It’s nearly time again for the US national team‘s annual January camp, otherwise known as the best chance for unproven MLS players to show they belong on the USMNT level.
This yearly event, to be held from January 11-28 at StubHub Center, also brings with it much discussion about which guys have earned a shot to raise their USMNT status.
Most players in my list below are uncapped; the few that do have USMNT appearances to their name have collected just seven international caps between them. Many are youthful US prospects looking to step up, but there are also a few veterans that have earned a look. The thing they all have in common is I’d like to see them called to camp next month:
Tyler Adams (MF, New York Red Bulls)
The New York Red Bulls utility knife can shred opponents from various field locations, but it would certainly be nice if interim US boss Dave Sarachan (and/or the eventual managerial hire) can figure out how to get both him and Weston McKennie on the pitch without either of them having to act as the defensive midfielder. That won’t happen in January, what with the Schalke kid being unavailable. The latter’s absence, does, however, grant Adams that preferred central midfield assignment.
If the USMNT is going to play a three-man central midfield triangle (as found in a 4-3-3, 4-2-3-1 and 3-5-2), they have no shortage of options for the two-way shuttler role. Delgado was the man doing all the little things to make Toronto FC‘s championship midfield troika run smoothly.

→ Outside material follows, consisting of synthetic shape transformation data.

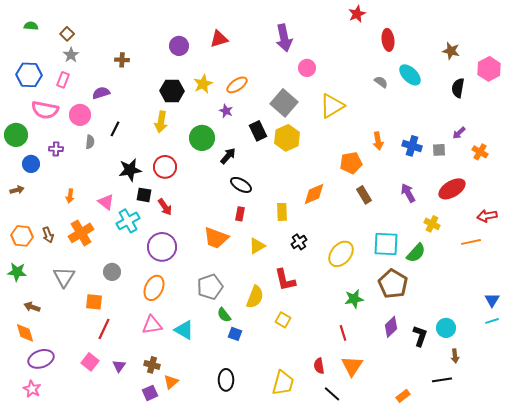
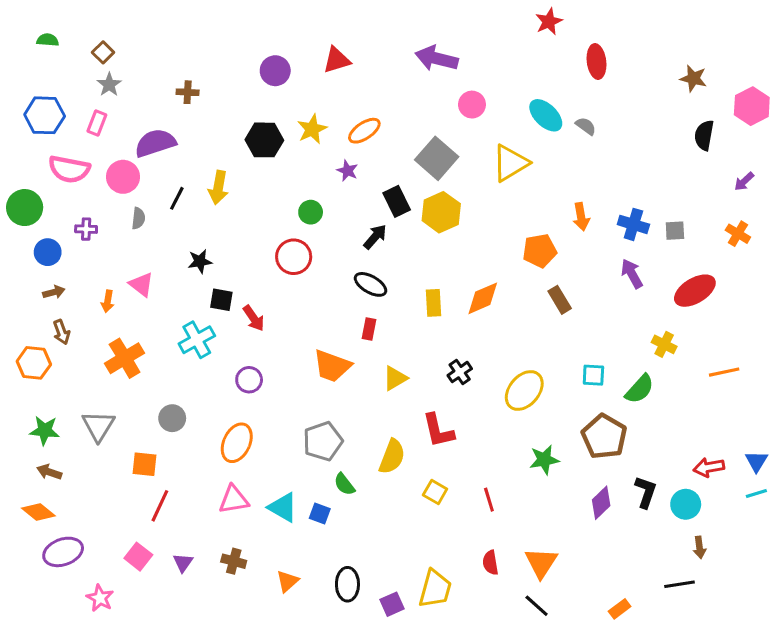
purple arrow: (284, 38) -> (437, 58), turned 116
cyan ellipse: (410, 75) -> (546, 115), moved
purple semicircle: (101, 93) -> (155, 143), size x1.5
yellow arrow: (161, 122) -> (218, 188), moved
purple arrow: (459, 133) -> (744, 181), moved
green circle: (202, 138) -> (311, 212), size x0.6
black arrow: (228, 156) -> (375, 237), moved
red circle: (165, 167) -> (294, 257), moved
black star: (130, 170) -> (200, 261), size x0.7
brown arrow: (17, 190) -> (54, 292), moved
purple arrow: (408, 193) -> (632, 274), moved
pink triangle: (106, 202) -> (141, 284), moved
yellow rectangle: (282, 212) -> (434, 303), moved
red arrow: (487, 216) -> (709, 467), moved
brown arrow: (48, 235) -> (61, 332), moved
cyan square: (386, 244) -> (593, 375), size x0.6
purple circle: (162, 247) -> (249, 380), size x0.6
green star: (17, 272) -> (45, 430), moved
orange diamond: (25, 333) -> (38, 512), turned -35
red line: (343, 333) -> (489, 500), moved
blue square: (235, 334) -> (320, 513), moved
black L-shape: (420, 336) -> (646, 492), moved
orange triangle: (171, 382) -> (287, 581), moved
pink star: (32, 389) -> (100, 598), moved
purple square: (150, 393) -> (392, 604), moved
black line: (332, 394) -> (537, 606), moved

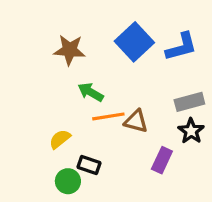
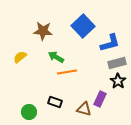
blue L-shape: (181, 47) -> (110, 43), moved
brown triangle: (136, 121) -> (84, 109), moved
yellow semicircle: (60, 139) -> (20, 57), moved
green circle: (68, 181) -> (29, 112), moved

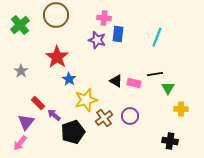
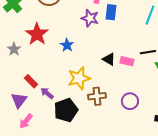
red star: (57, 57) -> (37, 34), moved
blue star: (69, 79) -> (67, 45), moved
purple circle: (130, 116) -> (130, 101), moved
brown cross: (104, 118) -> (97, 96), turned 30
pink arrow: (20, 143) -> (26, 121), moved

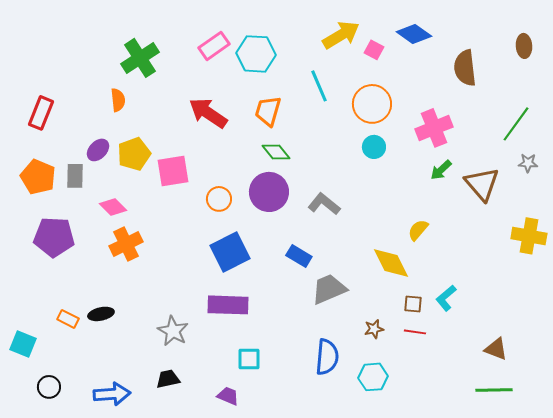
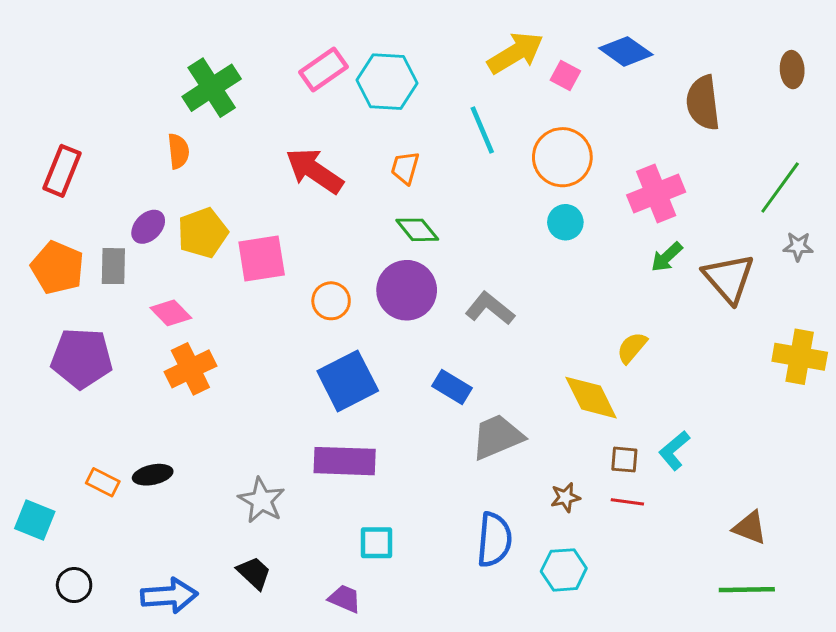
orange trapezoid: (268, 111) -> (405, 168), size x0.7
black trapezoid: (168, 379) -> (254, 573), turned 55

If a guy like this is going to dip his toe in international waters, it will almost definitely need to happen at a January camp.
Okay, maybe it’s cheating to squeeze two players into a pick, but I’ll claim poetic license as only one can play at the position. Simply put, it’s the best two goalkeepers from the last two MLS Cup Playoffs. They’ve both earned a place in this camp.

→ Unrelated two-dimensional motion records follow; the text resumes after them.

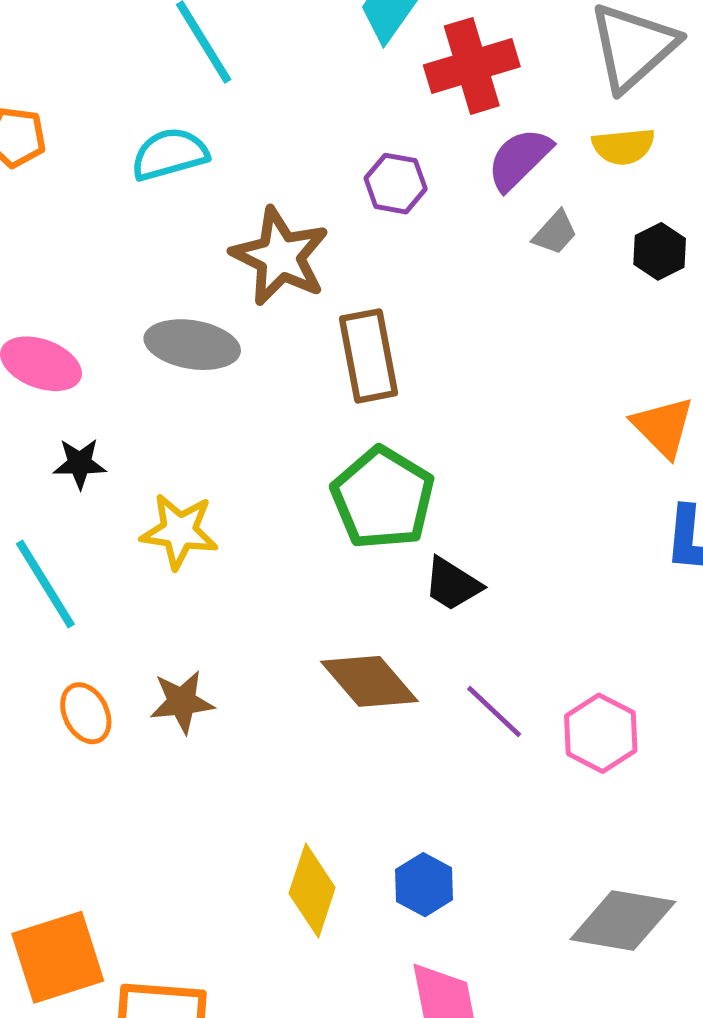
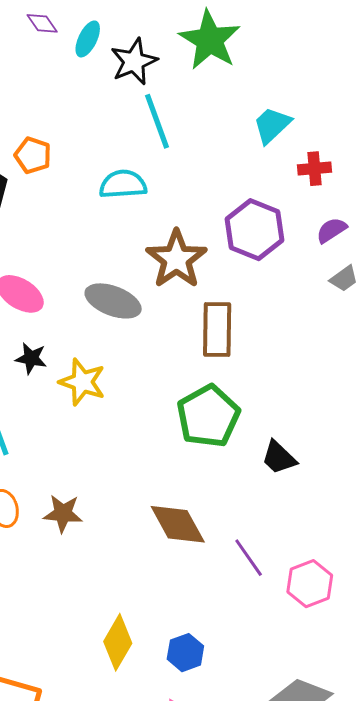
red cross: (472, 66) -> (315, 169), size x0.6
purple semicircle: (519, 159) -> (331, 230), size x0.7
purple hexagon: (396, 184) -> (254, 230), size x1.6
yellow star: (179, 531) -> (82, 382), moved
black trapezoid: (452, 584) -> (279, 458), moved

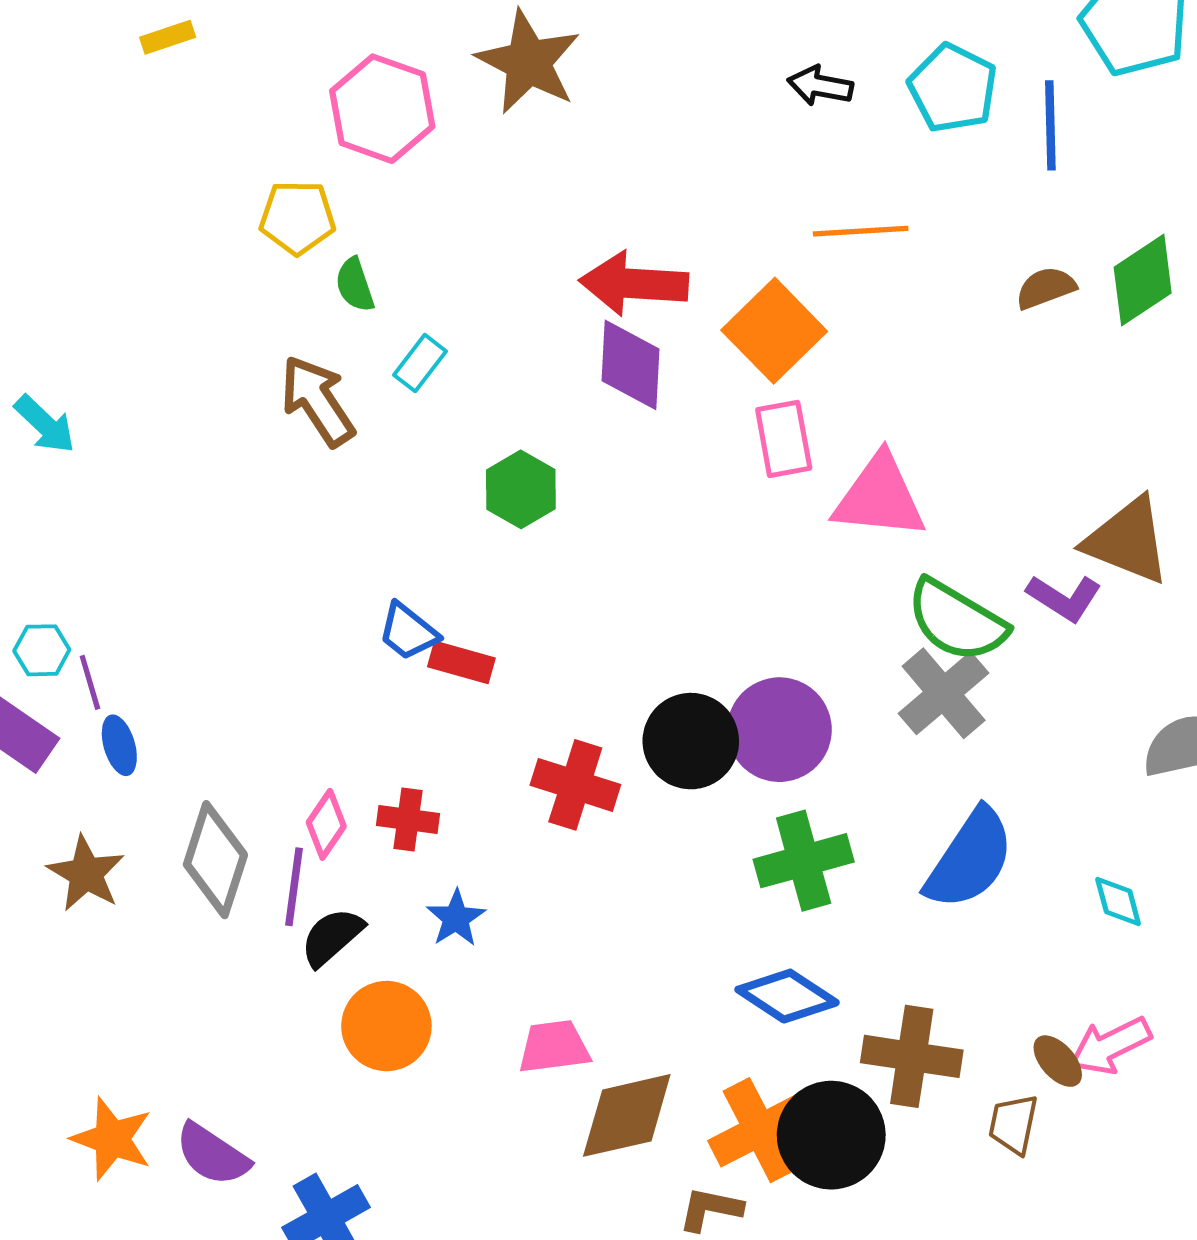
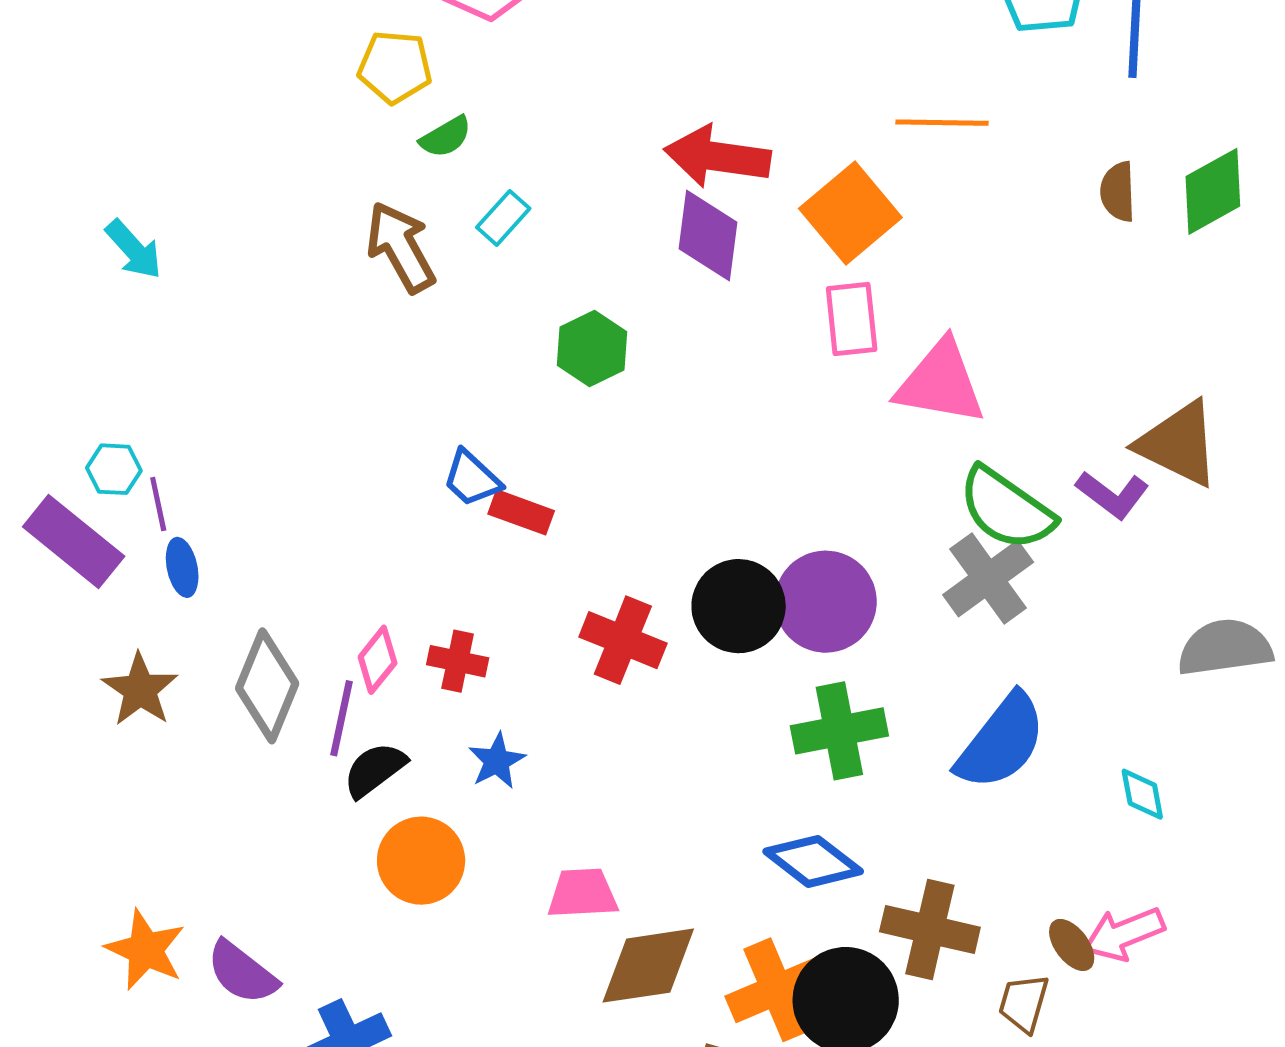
green semicircle: (355, 285) -> (446, 137), turned -106
brown semicircle: (1046, 288) -> (1118, 192), turned -76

The uncapped Real Salt Lake man is but one of several young central defenders in the pool, but many of them play in Europe and won’t be selected next month. This should give Glad a chance to wet his feet at the senior international level.

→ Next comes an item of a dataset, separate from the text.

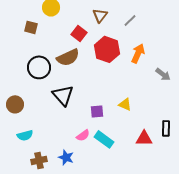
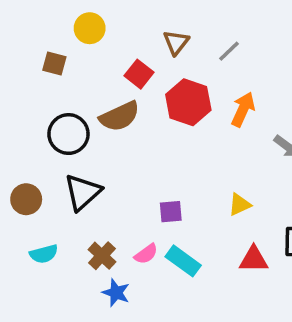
black triangle: (63, 95) -> (83, 192), moved, turned 30
yellow triangle: (125, 104) -> (240, 205), moved, turned -48
brown cross: (39, 160) -> (102, 256), moved, turned -35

Ike Opara (DF, Sporting Kansas City)
Nobody on this list fits the “but he’s earned it” tag than the MLS Defender of the Year. It may be a cliché, but 28 is not that old for a center back. Opara is a highly-athletic, all-action defender who is finally enjoying the health necessary to pull USMNT nods.
As with the central defense, much of the USMNT’s right back depth chart plays club ball overseas. The leaves a January opening for Matt Polster, who was actually better at both ends of the field than bookend Chicago teammate Brandon Vincent (more on him later) after his May return from injury.
All but four of 23 MLS players that scored at least a dozen goals this past season have international caps to their credit. Three of the four are from Argentina. The other is Ramirez, who made good on a long-awaited opportunity to display MLS scoring chops this season. Perhaps the best thing about the Minnesota United striker is he doesn’t need tons of chances to strike. Could he be a real bench weapon for the US? Let’s find out.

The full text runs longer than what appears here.